Wander the aisles of any major drug retailer and, among the mouthwashes and antacids, you’ll find an over-the-counter product that is saving lives: the OraQuick HIV test. The Centers for Disease Control and Prevention (CDC) estimates that, of the 1.2 million Americans infected with HIV, 20 percent don’t know they’re infected; for those at risk who’ve hesitated to get tested, OraQuick, introduced in 2012, is a game-changer. You can pick up the test for $40, bring it home, and, after a mouth swab, see your results in 20 minutes.

“The Federal Drug Administration’s (FDA) approval of OraQuick was a landmark decision, from two perspectives,” says Douglas Michels, the chief executive officer of OraSure Technologies, Inc., the company that developed and manufactures the test. “It’s the first self-test for HIV that the FDA has ever approved and the first self-test for any disease approved by the FDA.”

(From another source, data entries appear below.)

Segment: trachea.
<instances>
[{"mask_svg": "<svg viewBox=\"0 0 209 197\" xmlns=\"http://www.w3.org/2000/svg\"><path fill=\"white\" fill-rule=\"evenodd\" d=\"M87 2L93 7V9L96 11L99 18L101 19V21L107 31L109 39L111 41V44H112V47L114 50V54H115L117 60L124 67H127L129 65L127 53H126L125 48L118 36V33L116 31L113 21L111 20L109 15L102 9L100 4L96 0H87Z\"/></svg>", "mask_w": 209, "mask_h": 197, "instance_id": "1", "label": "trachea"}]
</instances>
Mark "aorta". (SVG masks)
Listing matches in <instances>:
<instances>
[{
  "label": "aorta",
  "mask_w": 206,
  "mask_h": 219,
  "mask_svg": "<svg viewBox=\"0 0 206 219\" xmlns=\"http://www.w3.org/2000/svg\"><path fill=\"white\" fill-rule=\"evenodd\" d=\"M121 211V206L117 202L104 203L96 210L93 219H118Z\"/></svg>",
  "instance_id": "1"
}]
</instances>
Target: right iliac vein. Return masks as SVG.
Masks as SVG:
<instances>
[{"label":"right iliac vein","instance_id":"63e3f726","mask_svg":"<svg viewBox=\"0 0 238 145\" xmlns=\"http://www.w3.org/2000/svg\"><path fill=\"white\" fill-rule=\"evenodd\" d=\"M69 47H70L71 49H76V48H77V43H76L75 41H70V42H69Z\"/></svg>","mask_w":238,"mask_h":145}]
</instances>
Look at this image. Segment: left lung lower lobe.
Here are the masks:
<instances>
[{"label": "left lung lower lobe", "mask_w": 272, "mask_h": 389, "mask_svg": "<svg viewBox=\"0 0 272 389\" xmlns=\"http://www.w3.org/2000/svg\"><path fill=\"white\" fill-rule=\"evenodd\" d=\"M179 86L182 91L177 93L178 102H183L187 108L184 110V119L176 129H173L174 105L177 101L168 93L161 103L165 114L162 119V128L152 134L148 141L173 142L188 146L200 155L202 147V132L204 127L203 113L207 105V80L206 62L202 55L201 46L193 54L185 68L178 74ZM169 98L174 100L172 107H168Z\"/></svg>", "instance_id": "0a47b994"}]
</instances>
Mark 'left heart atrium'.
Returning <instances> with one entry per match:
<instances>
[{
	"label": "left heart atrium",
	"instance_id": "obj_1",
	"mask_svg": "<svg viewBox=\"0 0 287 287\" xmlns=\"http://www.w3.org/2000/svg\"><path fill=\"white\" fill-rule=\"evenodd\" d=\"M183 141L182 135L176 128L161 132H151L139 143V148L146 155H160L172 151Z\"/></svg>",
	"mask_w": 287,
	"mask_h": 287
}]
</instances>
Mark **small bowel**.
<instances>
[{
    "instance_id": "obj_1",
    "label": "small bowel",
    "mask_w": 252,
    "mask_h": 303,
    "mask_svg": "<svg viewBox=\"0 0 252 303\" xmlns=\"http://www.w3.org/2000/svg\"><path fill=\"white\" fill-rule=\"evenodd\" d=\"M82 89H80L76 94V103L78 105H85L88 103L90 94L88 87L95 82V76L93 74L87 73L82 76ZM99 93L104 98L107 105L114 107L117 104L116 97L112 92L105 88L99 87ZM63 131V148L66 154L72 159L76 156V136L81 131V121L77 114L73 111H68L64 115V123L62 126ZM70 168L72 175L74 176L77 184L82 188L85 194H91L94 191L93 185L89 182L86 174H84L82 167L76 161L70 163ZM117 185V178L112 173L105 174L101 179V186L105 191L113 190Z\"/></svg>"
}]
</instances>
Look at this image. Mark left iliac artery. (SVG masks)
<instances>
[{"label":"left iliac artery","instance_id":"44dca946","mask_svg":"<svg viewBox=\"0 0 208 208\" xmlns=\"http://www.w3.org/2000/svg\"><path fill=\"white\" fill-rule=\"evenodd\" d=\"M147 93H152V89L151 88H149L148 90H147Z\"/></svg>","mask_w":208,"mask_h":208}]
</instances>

Michels RBS’90 was recruited as CEO of OraSure in 2004, four years after the company was founded to develop, manufacture, and market cutting-edge medical products. With a bachelor of science in public health administration, a master of business administration, and 25-plus years’ experience in the business of health care at Johnson & Johnson and Abbott Laboratories, Michels was an inspired choice to help the fledgling firm develop a long-term growth strategy. His market analysis revealed a growing demand among health care professionals for diagnostic tests offering near-instant results on site. “And it was out of that analysis,” he says, “that we committed to build our capability in rapid, point-of-care diagnostics specifically directed to infectious diseases.”

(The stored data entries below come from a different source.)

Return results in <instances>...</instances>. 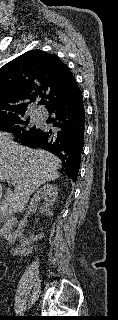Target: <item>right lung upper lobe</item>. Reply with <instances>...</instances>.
<instances>
[{
  "instance_id": "1",
  "label": "right lung upper lobe",
  "mask_w": 118,
  "mask_h": 320,
  "mask_svg": "<svg viewBox=\"0 0 118 320\" xmlns=\"http://www.w3.org/2000/svg\"><path fill=\"white\" fill-rule=\"evenodd\" d=\"M78 92L74 76L56 55L26 52L0 69V119L24 117L31 102L48 108Z\"/></svg>"
}]
</instances>
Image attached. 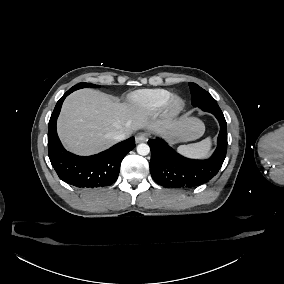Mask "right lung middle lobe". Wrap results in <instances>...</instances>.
Returning a JSON list of instances; mask_svg holds the SVG:
<instances>
[{
  "instance_id": "right-lung-middle-lobe-1",
  "label": "right lung middle lobe",
  "mask_w": 284,
  "mask_h": 284,
  "mask_svg": "<svg viewBox=\"0 0 284 284\" xmlns=\"http://www.w3.org/2000/svg\"><path fill=\"white\" fill-rule=\"evenodd\" d=\"M85 87H98L97 85H94V84H88V83H79L75 86H73L71 89L72 90H78V89H81V88H85Z\"/></svg>"
}]
</instances>
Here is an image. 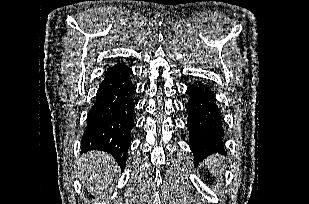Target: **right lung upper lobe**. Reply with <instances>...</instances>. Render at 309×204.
<instances>
[{
	"instance_id": "obj_1",
	"label": "right lung upper lobe",
	"mask_w": 309,
	"mask_h": 204,
	"mask_svg": "<svg viewBox=\"0 0 309 204\" xmlns=\"http://www.w3.org/2000/svg\"><path fill=\"white\" fill-rule=\"evenodd\" d=\"M122 65H124V64L118 63V64H116V65H114V66H112V67H110V68H108V69L115 68V67L122 66Z\"/></svg>"
}]
</instances>
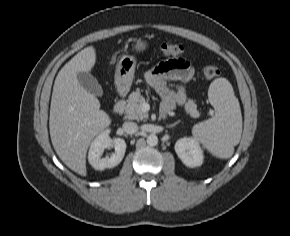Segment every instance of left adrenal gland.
Wrapping results in <instances>:
<instances>
[{"instance_id":"obj_1","label":"left adrenal gland","mask_w":290,"mask_h":236,"mask_svg":"<svg viewBox=\"0 0 290 236\" xmlns=\"http://www.w3.org/2000/svg\"><path fill=\"white\" fill-rule=\"evenodd\" d=\"M181 121L180 120H178V121H176L175 123H173V124H171V125H168L167 126V128H172V127H174V126H176L178 123H180Z\"/></svg>"}]
</instances>
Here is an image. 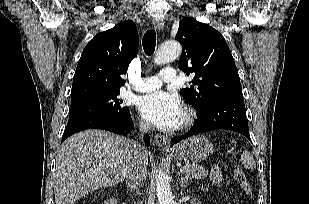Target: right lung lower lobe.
<instances>
[{
	"label": "right lung lower lobe",
	"instance_id": "right-lung-lower-lobe-1",
	"mask_svg": "<svg viewBox=\"0 0 309 204\" xmlns=\"http://www.w3.org/2000/svg\"><path fill=\"white\" fill-rule=\"evenodd\" d=\"M134 124L131 116L125 120L115 119L113 117L101 114H87L69 119L62 142L74 133L86 129H103L115 134L126 135L132 131ZM146 145H149V135L144 137Z\"/></svg>",
	"mask_w": 309,
	"mask_h": 204
}]
</instances>
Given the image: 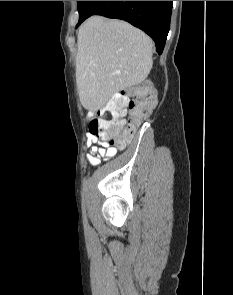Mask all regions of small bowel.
<instances>
[{"label": "small bowel", "mask_w": 233, "mask_h": 295, "mask_svg": "<svg viewBox=\"0 0 233 295\" xmlns=\"http://www.w3.org/2000/svg\"><path fill=\"white\" fill-rule=\"evenodd\" d=\"M86 147L90 151V154L86 156V159L91 165H98L101 159L108 160L117 152V148L99 141L98 138L92 134L87 137Z\"/></svg>", "instance_id": "c3829d8e"}]
</instances>
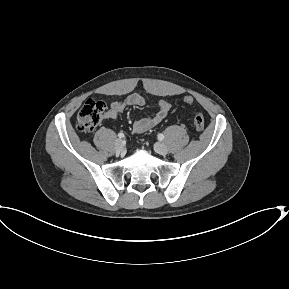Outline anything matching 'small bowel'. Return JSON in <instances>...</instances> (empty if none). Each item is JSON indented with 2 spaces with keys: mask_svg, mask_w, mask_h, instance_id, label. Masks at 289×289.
Instances as JSON below:
<instances>
[{
  "mask_svg": "<svg viewBox=\"0 0 289 289\" xmlns=\"http://www.w3.org/2000/svg\"><path fill=\"white\" fill-rule=\"evenodd\" d=\"M146 100L139 94H131L123 101H114L110 103L105 117L107 119H116L117 116L128 106H144ZM170 103L165 100H160L157 104V111L150 117L134 121L132 131L136 134L146 132L157 126L166 117L170 110Z\"/></svg>",
  "mask_w": 289,
  "mask_h": 289,
  "instance_id": "1",
  "label": "small bowel"
}]
</instances>
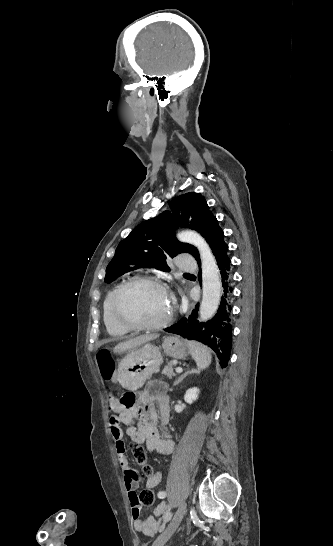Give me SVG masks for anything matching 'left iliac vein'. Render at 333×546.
Returning a JSON list of instances; mask_svg holds the SVG:
<instances>
[{"label": "left iliac vein", "instance_id": "obj_1", "mask_svg": "<svg viewBox=\"0 0 333 546\" xmlns=\"http://www.w3.org/2000/svg\"><path fill=\"white\" fill-rule=\"evenodd\" d=\"M185 513H186V503L183 502L178 507L175 515L173 516L172 520L170 521L166 529L155 540V542L153 543V546H164V544L168 541V539L177 530Z\"/></svg>", "mask_w": 333, "mask_h": 546}]
</instances>
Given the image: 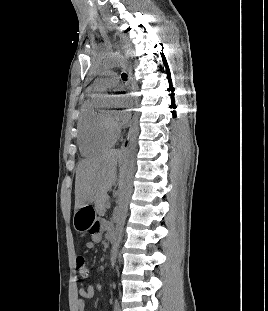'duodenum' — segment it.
<instances>
[{
    "instance_id": "duodenum-1",
    "label": "duodenum",
    "mask_w": 268,
    "mask_h": 311,
    "mask_svg": "<svg viewBox=\"0 0 268 311\" xmlns=\"http://www.w3.org/2000/svg\"><path fill=\"white\" fill-rule=\"evenodd\" d=\"M109 238H110L111 242H113L115 240V232L113 229L110 230Z\"/></svg>"
}]
</instances>
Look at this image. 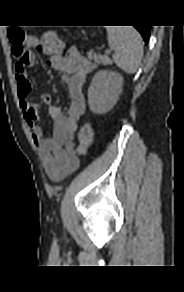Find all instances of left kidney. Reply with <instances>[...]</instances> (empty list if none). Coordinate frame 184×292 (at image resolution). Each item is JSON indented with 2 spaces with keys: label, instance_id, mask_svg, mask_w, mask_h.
<instances>
[{
  "label": "left kidney",
  "instance_id": "5707ae66",
  "mask_svg": "<svg viewBox=\"0 0 184 292\" xmlns=\"http://www.w3.org/2000/svg\"><path fill=\"white\" fill-rule=\"evenodd\" d=\"M123 77L113 71H98L88 89V104L95 114H105L116 104L122 91Z\"/></svg>",
  "mask_w": 184,
  "mask_h": 292
}]
</instances>
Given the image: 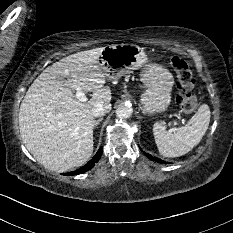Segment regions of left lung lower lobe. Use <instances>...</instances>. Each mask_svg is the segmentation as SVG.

Under Michels’s leadership, OraSure has become adept at translating medical research into marketable products. (The company employs a team of researchers but also collaborates with most of the world’s leading research institutions, Rutgers among them.) In 2002, OraSure introduced an HIV point-of-care test for use in doctors’ offices and other health care settings; for the first time, patients could get their results in minutes rather than weeks. A subsequent OraSure survey of 4,000 sexually active adults indicated what Michels calls “a high level of interest” in a home test for HIV, but there were concerns among the HIV/AIDS community and the FDA that the test would be difficult to use, or that a positive result might be overwhelming to a consumer using the test alone.

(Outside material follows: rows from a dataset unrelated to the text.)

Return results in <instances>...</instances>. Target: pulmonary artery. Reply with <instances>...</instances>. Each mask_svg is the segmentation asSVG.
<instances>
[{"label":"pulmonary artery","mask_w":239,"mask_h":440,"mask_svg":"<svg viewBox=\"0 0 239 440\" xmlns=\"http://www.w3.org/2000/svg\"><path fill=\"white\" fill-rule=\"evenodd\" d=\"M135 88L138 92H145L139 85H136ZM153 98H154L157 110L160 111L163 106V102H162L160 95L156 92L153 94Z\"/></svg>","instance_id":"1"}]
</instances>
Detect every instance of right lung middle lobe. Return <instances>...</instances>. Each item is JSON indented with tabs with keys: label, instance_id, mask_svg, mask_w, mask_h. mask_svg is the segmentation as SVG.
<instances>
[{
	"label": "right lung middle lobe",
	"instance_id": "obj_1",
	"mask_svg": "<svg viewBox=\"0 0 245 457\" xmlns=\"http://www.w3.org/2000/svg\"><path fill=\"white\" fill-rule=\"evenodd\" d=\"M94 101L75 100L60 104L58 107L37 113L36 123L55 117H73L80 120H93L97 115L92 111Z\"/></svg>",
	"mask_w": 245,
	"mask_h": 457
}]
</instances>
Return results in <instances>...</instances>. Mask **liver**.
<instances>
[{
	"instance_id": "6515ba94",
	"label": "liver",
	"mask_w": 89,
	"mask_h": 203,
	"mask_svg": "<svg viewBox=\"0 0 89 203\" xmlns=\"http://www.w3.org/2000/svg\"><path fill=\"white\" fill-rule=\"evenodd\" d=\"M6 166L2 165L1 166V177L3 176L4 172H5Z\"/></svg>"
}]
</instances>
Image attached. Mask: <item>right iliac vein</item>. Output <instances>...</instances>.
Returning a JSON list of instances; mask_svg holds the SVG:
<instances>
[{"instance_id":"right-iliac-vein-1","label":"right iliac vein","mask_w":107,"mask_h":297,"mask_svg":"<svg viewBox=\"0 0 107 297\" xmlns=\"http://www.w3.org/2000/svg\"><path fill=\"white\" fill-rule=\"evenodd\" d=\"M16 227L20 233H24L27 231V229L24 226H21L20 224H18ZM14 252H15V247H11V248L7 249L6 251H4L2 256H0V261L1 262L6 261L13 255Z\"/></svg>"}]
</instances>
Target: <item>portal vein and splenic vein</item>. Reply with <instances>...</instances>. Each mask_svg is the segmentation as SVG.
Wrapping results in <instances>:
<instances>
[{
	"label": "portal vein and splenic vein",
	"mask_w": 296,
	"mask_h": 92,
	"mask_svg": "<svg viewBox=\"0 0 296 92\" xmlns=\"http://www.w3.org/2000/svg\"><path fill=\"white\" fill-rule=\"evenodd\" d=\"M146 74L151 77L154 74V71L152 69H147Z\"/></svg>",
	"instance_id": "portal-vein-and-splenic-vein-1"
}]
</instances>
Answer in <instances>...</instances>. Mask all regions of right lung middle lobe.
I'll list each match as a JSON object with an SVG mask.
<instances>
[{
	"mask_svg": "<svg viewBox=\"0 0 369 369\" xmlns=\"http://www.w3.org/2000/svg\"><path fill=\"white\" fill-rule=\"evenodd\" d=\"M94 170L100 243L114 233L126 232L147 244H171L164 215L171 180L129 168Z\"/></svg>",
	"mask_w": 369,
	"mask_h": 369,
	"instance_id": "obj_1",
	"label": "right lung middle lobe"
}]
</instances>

The result was an unusually detailed, yet easy-to-follow instruction booklet, a website featuring a six-minute video, and a 24/7 helpline. Since its introduction, there have been questions about the test’s reliability, largely based on the results of a clinical trial in which 1 out of every 12 consumers reported a false-negative result. Michels responds that “this is the same test used with confidence by health care professionals since 2004, and more than 30 million units have been sold.” In fact, the FDA voted unanimously to approve it in 2012, citing its potential to identify a significant number of undiagnosed infections. Today, the test is available in more than 30,000 stores and online, and Michels estimates that the U.S. market alone is worth $500 million or more.

The company is now targeting individuals with hepatitis C. In 2013, OraSure introduced the first, and only, rapid point-of-care hepatitis C test for health care professionals, not long after the CDC recommended that all baby boomers be tested for the disease. (Hepatitis C affects roughly 3.2 million Americans, though only a third know they’re infected.) The test, Michels says, “could realize a high yield of undiagnosed patients, connect them to new therapies, and cure them”—an exciting proposition for a man with a lifelong passion for public health.